Create Azure Pipeline to Blob Storage on USA Gov Cloud

manoj · May 3, 2022, 5:57am

I have created a Pipeline on my SingleStore v7.8.1 to the Azure Commercial cloud using a Storage Account. I was able to load a CSV data file and get SingleStore to ingest it. Great for my prototyping.

What I really need to do for my Production use case is the same thing, but have the Pipeline link to a Storage Account on the USA Azure GOVERNMENT Cloud. My Production SingleStore managed Cluster is installed on the Azure GOV Cloud.

When I try to create the Pipeline on the GOV cloud I get an error. This error is resulting from the Create Pipeline looking at the Commercial cloud for the Storage Account endpoint. So maybe the solution to my problem is setting the internal Endpoint suffix of the Storage Account url before I call Create Pipeline.

CREATE PIPELINE library
AS LOAD DATA AZURE ‘my-container-name’
CREDENTIALS ‘{“account_name”: “your_account_name”, “account_key”:
“your_account_key”}’
INTO TABLE classic_books
FIELDS TERMINATED BY ‘,’;

ERROR 1933 ER_EXTRACTOR_EXTRACTOR_GET_LATEST_OFFSETS: Cannot get source metadata for pipeline. Get “https://psnadevdiag.blob.core.windows.net/cad-container?comp=list&include=metadata&restype=container”: dial tcp: lookup psnadevdiag.blob.core.windows.net on xx.XXX.XX.XX:XX: no such host

https://psnadevdiag.blob.core.windows.net/cad-container (Commercial cloud works)

https://psnadevdiag.blob.core.usgovcloudapi.net/cad-container (this fails)

Anyone know how to resolve this issue?

sasha · May 3, 2022, 8:15pm

We indeed don’t currently give you a way to connect to a custom azure “service url”. I’ve filed a feature request to add support.

In the meantime, the best thing I can suggest is (unfortunately) to attempt to work around this at the host/DNS level. Do you have enough control of the system to redirect traffic from core.windows.net to core.usgovcloudapi.net?

manoj · May 9, 2022, 10:51pm

Thanks for the suggestion. However, that is not something I can do since I do have a customer on the Azure Commercial cloud, all others are on GOV cloud. So I cannot make the DNS change suggested.

I do have a work around idea. I would use the Azure COMM cloud to create a pipeline. Upload my CSV data files to a BLOB storage container and have the Pipeline ingest the data.

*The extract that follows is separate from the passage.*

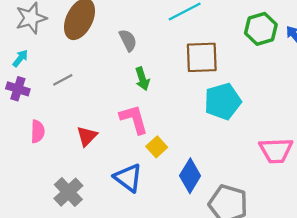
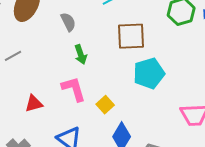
red triangle: (87, 136) -> (34, 104), turned 30
yellow square: (157, 147) -> (105, 105), moved

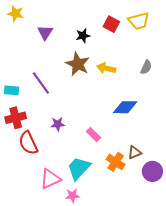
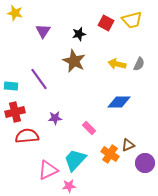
yellow arrow: (106, 68) -> (117, 64), moved
red semicircle: (28, 143) -> (27, 136), turned 110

I would want do delete the data files almost immediately from the Storage account. My understanding is the the Pipeline cannot do that. However, I could query the information_schema DB to run the following query:

SELECT * from information_schema.PIPELINES_FILES where File_state = ‘Loaded’;

I could then iterate over this list to DROP each datafile from the Pipeline. I am not sure if that also deletes it from the Storage account (which I would want to do).

As I write this I am thinking I may need a SingleStore API to be able to execute the DROP file iteration on some StoredProc and also to delete the Storage account files (if they are different).

Anyone with knowledge please chime in. I will have to figure this out next.